Premier Hong Kong ultra runner Wong Ho-chung has completed an epic 360km circumnavigation of Hong Kong. He set out to finish the challenge in a total moving time of 36 hours over four days and crossed the finish line with just half an hour to spare.
“It was not a race, so no one could tell me what the result should be, or who to follow,” Wong said. “If I did one of the days, I knew I could do it, but over four, I was not sure. And that’s what made it interesting.”
Wong circled a full 360 degrees of Hong Kong, around Kowloon and the New Territories on day one (114.5km) and two (80km); then the circumference of Lantau (101.5km) on day three; and finally Hong Kong Island (64.7km) on Sunday. Different runners joined Wong for various sections, if they could keep up with his six-minute per kilometre pace.
“Because of the virus all races are cancelled, so there is no target. A lot of runners have lost their targets. But I thought it’s time to do a self-challenge,” Wong, 33, said. “I have seen many runners do a loop of Hong Kong Island or Lantau Island, and I thought it’s time for me to do a loop of all of Hong Kong. It was a big challenge.”

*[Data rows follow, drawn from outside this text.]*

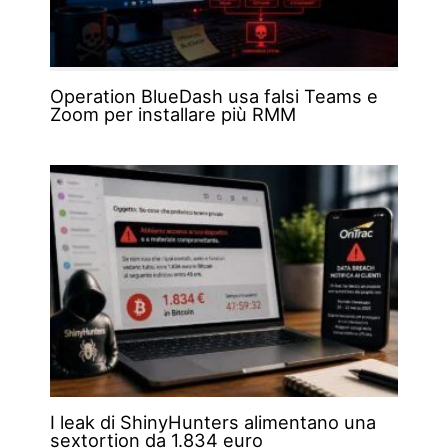
Operation BlueDash usa falsi Teams e
Zoom per installare più RMM
I leak di ShinyHunters alimentano una
sextortion da 1.834 euro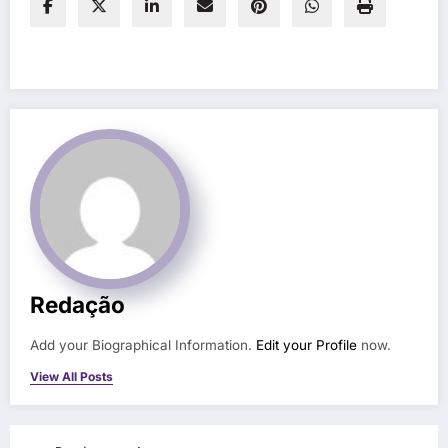
Redação
Add your Biographical Information.
Edit your Profile
now.
View All Posts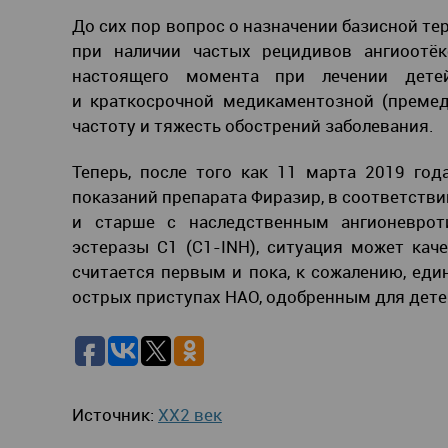
До сих пор вопрос о назначении базисной те
при наличии частых рецидивов ангиоотё
настоящего момента при лечении дете
и краткосрочной медикаментозной (преме
частоту и тяжесть обострений заболевания.
Теперь, после того как 11 марта 2019 го
показаний препарата Фиразир, в соответстви
и старше с наследственным ангионеврот
эстеразы C1 (C1-INH), ситуация может кач
считается первым и пока, к сожалению, ед
острых приступах НАО, одобренным для детей
Источник:
XX2 век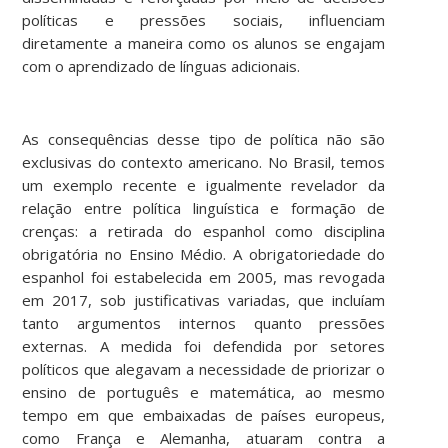
políticas e pressões sociais, influenciam
diretamente a maneira como os alunos se engajam
com o aprendizado de línguas adicionais.
As consequências desse tipo de política não são
exclusivas do contexto americano. No Brasil, temos
um exemplo recente e igualmente revelador da
relação entre política linguística e formação de
crenças: a retirada do espanhol como disciplina
obrigatória no Ensino Médio. A obrigatoriedade do
espanhol foi estabelecida em 2005, mas revogada
em 2017, sob justificativas variadas, que incluíam
tanto argumentos internos quanto pressões
externas. A medida foi defendida por setores
políticos que alegavam a necessidade de priorizar o
ensino de português e matemática, ao mesmo
tempo em que embaixadas de países europeus,
como França e Alemanha, atuaram contra a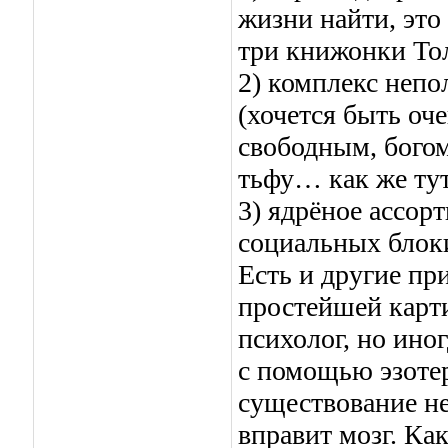
жизни найти, это
три книжонки То
2) комплекс неп
(хочется быть о
свободным, богом
тьфу… как же тут
3) ядрёное ассор
социальных блоки
Есть и другие пр
простейшей карт
психолог, но ино
с помощью эзотер
существование не
вправит мозг. Ка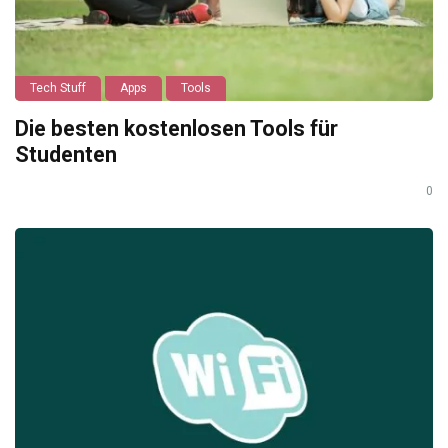
Tech Stuff
Apps
Tools
Die besten kostenlosen Tools für
Studenten
0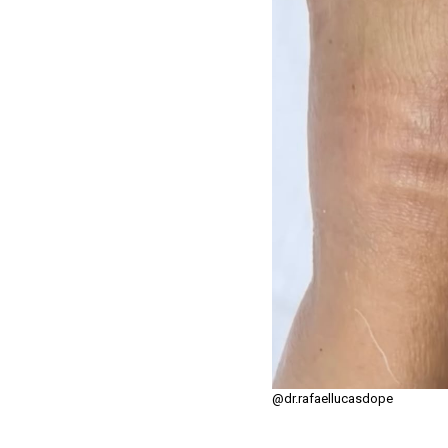
@dr.rafaellucasdope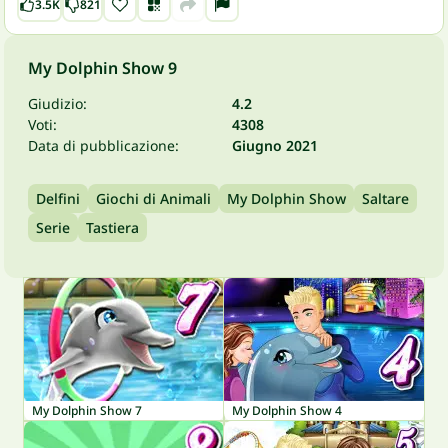
3.5K
821
My Dolphin Show 9
Giudizio:
4.2
Voti:
4308
Data di pubblicazione:
Giugno 2021
Delfini
Giochi di Animali
My Dolphin Show
Saltare
Serie
Tastiera
My Dolphin Show 7
My Dolphin Show 4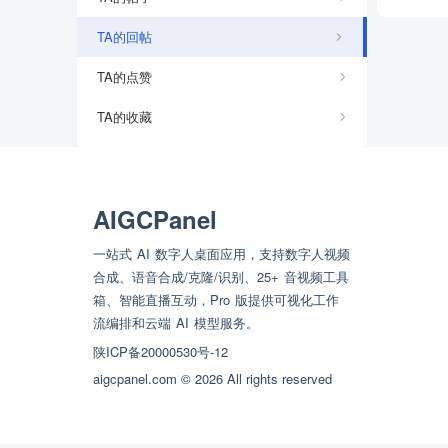
TA的回帖
TA的点赞
TA的收藏
AIGCPanel
一站式 AI 数字人桌面应用，支持数字人视频
合成、语音合成/克隆/识别、25+ 音视频工具
箱、智能直播互动，Pro 版提供可视化工作
流编排和云端 AI 模型服务。
陕ICP备20000530号-12
aigcpanel.com © 2026 All rights reserved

Wong, a member of The North Face Adventure Team and a firefighter, has steadily risen to cement his place as one of the best ultra runners in the city. Then, last August, he announced himself as equal to the best in the world by coming joint sixth at the 171km Ultra Trail du Mont Blanc in France, considered one of the most competitive races on the calendar.
“This was different to a race. In a race, there’s an organiser and we are running alone. But this was just a challenge. There was no winning or losing. Sometimes, we would go the wrong way and we were not always perfect. Everyone joined together and enjoyed the running, bringing the community to this event.”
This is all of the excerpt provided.